------ Supplied data

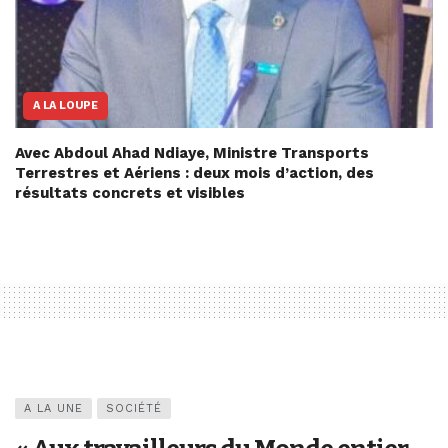
A LA LOUPE
Avec Abdoul Ahad Ndiaye, Ministre Transports
Terrestres et Aériens : deux mois d’action, des
résultats concrets et visibles
A LA UNE
SOCIÉTÉ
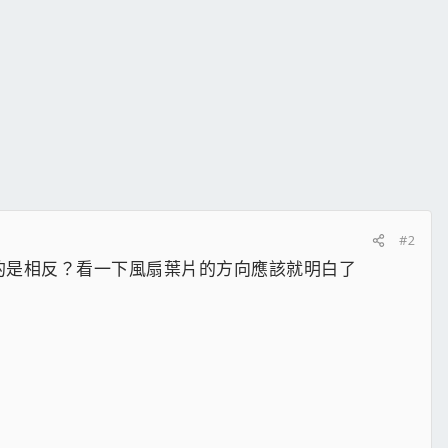
#2
，您的是相反？看一下風扇葉片的方向應該就明白了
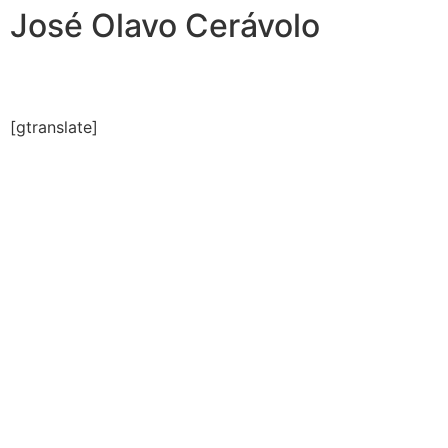
José Olavo Cerávolo
[gtranslate]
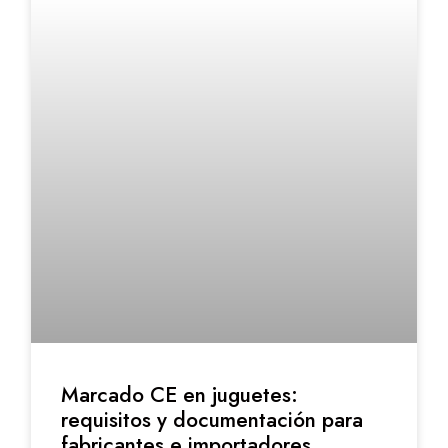
Marcado CE en juguetes:
requisitos y documentación para
fabricantes e importadores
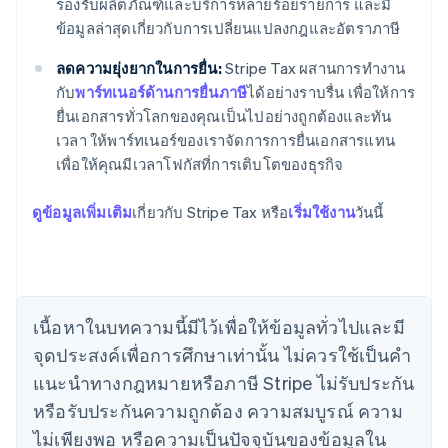
รองรับผลิตภัณฑ์และบริการหลายร้อยรายการ และมี
ข้อมูลล่าสุดเกี่ยวกับการเปลี่ยนแปลงกฎและอัตราภาษี
ลดความยุ่งยากในการยื่น:
Stripe Tax ผสานการทำงาน
กับ
พาร์ทเนอร์ด้านการยื่นภาษี
ได้อย่างราบรื่น เพื่อให้การ
ยื่นเอกสารทั่วโลกของคุณเป็นไปอย่างถูกต้องและทัน
เวลา ให้พาร์ทเนอร์ของเราจัดการการยื่นเอกสารแทน
เพื่อให้คุณมีเวลาโฟกัสที่การเติบโตของธุรกิจ
ดูข้อมูลเพิ่มเติม
เกี่ยวกับ Stripe Tax หรือ
เริ่มใช้งาน
วันนี้
กรีซ
English
เขตบริหารพิเศษฮ่องกง ประเทศจีน
English
简体中文
แคนาดา
เนื้อหาในบทความนี้มีไว้เพื่อให้ข้อมูลทั่วไปและมี
English
Français
จุดประสงค์เพื่อการศึกษาเท่านั้น ไม่ควรใช้เป็นคํา
โครเอเชีย
แนะนําทางกฎหมายหรือภาษี Stripe ไม่รับประกัน
English
Italiano
จีนแผ่นดินใหญ่
หรือรับประกันความถูกต้อง ความสมบูรณ์ ความ
简体中文
English
ไม่เพียงพอ หรือความเป็นปัจจุบันของข้อมูลใน
ไซปรัส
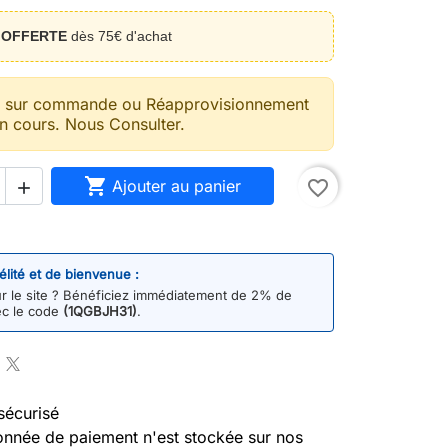
n
OFFERTE
dès 75€ d'achat
t sur commande ou Réapprovisionnement
n cours. Nous Consulter.

Ajouter au panier
favorite_border

délité et de bienvenue :
 le site ? Bénéficiez immédiatement de 2% de
ec le code
(1QGBJH31)
.
sécurisé
nnée de paiement n'est stockée sur nos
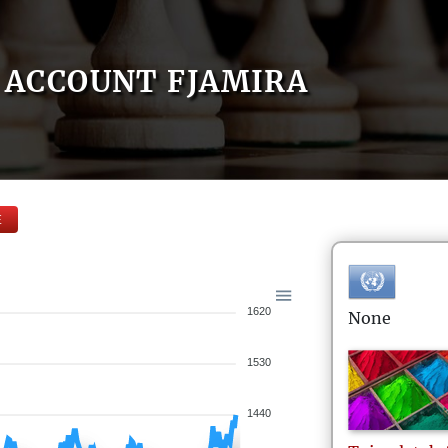
ACCOUNT FJAMIRA
E
1620
None
1530
1440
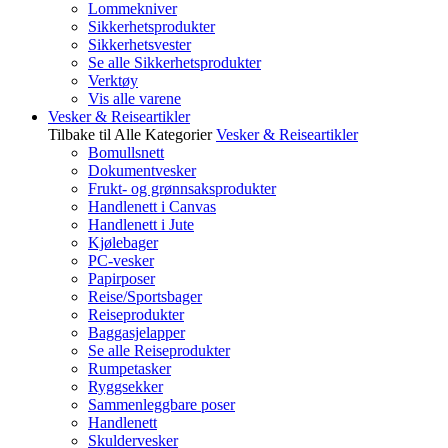
Lommekniver
Sikkerhetsprodukter
Sikkerhetsvester
Se alle Sikkerhetsprodukter
Verktøy
Vis alle varene
Vesker & Reiseartikler
Tilbake til Alle Kategorier
Vesker & Reiseartikler
Bomullsnett
Dokumentvesker
Frukt- og grønnsaksprodukter
Handlenett i Canvas
Handlenett i Jute
Kjølebager
PC-vesker
Papirposer
Reise/Sportsbager
Reiseprodukter
Baggasjelapper
Se alle Reiseprodukter
Rumpetasker
Ryggsekker
Sammenleggbare poser
Handlenett
Skuldervesker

------------

### Problem to work on
In the entries above, find every line holding the word "Reiseprodukter" and copy it out.

### Your solution
Reiseprodukter
Se alle Reiseprodukter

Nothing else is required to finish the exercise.